Depok || Radarpost.id
Pemerintah Kota Depok melalui Dinas Pendidikan menggelar Sosialisasi dan Penandatanganan Sistem Penerimaan Murid Baru (SPMB) Tahun 2025, untuk jenjang TK, SD, dan SMP.
Acara itu, dibuka Walikota Depok Supian Suri, didampingi Wakil Walikota Depok Candra Rachmansyah, turut dihadiri oleh anggota DPRD Kota Depok, unsur Forkopimda, perwakilan organisasi masyarakat, serta para camat dari seluruh wilayah Depok, di Ruang Teratai, Gedung Balaikota Depok. Senin (26/5/2025).

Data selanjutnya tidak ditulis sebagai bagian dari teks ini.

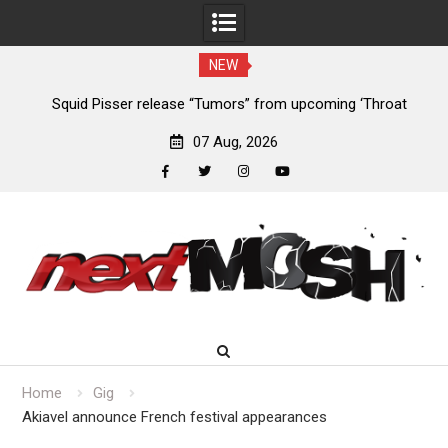
NEW
at
Devil Master release “Death Anthem” from upcoming album
Sl
‘Bloody Dreams’
07 Aug, 2026
facebook
twitter
instagram
youtube
Skip
to
content
Home
Gig
Akiavel announce French festival appearances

Walikota menyampaikan komitmen kuat Pemerintah Kota (Pemkot) Depok terhadap transparansi dan integritas, dalam proses Penerimaan Peserta Didik Baru (PPDB), khususnya di sekolah Negeri.
“Saya memahami harapan masyarakat, agar anak-anak mereka bisa diterima di sekolah negeri. Namun, saya mohon maaf karena secara pribadi tidak bisa melakukan intervensi dalam proses tersebut,” tegasnya.

Supian ingin memastikan, proses penerimaan ini berjalan adil, transparan dan sesuai aturan. Pasalnya, PPDB merupakan kewenangan panitia yang bekerja sesuai sistem dan regulasi yang berlaku.
Pemkot Depok, tandasnya, berkomitmen menjaga kualitas pendidikan dengan tidak memaksakan daya tampung sekolah negeri, sekaligus mendorong masyarakat mempertimbangkan sekolah swasta berkualitas sebagai alternatif pendidikan.
“Kami, memiliki program bantuan pendidikan bagi keluarga tidak mampu. Tapi tidak bijak jika memaksakan siswa masuk ke sekolah negeri melebihi kapasitas, karena akan berdampak pada kualitas pembelajaran,” tekannya.
Supian mengajak seluruh elemen masyarakat, untuk menjaga integritas dunia pendidikan dan bersama-sama mencetak generasi muda yang unggul dan berdaya saing tinggi, apalagi dengan banyaknya perguruan tinggi ternama di Depok.

“Jangan sampai anak-anak dari luar daerah yang mengisi perguruan tinggi negeri di Depok, sementara anak-anak kita tertinggal. Ini saatnya kita berkomitmen membangun pendidikan yang bermutu bagi putra-putri kita,” utasnya.
Supian mengingatkan bahwa PPDB merupakan kewenangan panitia yang bekerja sesuai sistem dan regulasi yang berlaku. Pemerintah Kota, katanya, berkomitmen menjaga kualitas pendidikan dengan tidak memaksakan daya tampung sekolah negeri, sekaligus mendorong masyarakat mempertimbangkan sekolah swasta berkualitas sebagai alternatif pendidikan.
“Kami memiliki program bantuan pendidikan bagi keluarga tidak mampu. Tapi tidak bijak jika memaksakan siswa masuk ke sekolah negeri melebihi kapasitas, karena akan berdampak pada kualitas pembelajaran,” tambahnya.
Acara ditutup dengan penandatanganan komitmen bersama oleh para pemangku kepentingan, termasuk Ketua Komisi DPRD Kota Depok, sebagai bentuk dukungan terhadap sistem penerimaan siswa baru yang adil dan berintegritas. (**).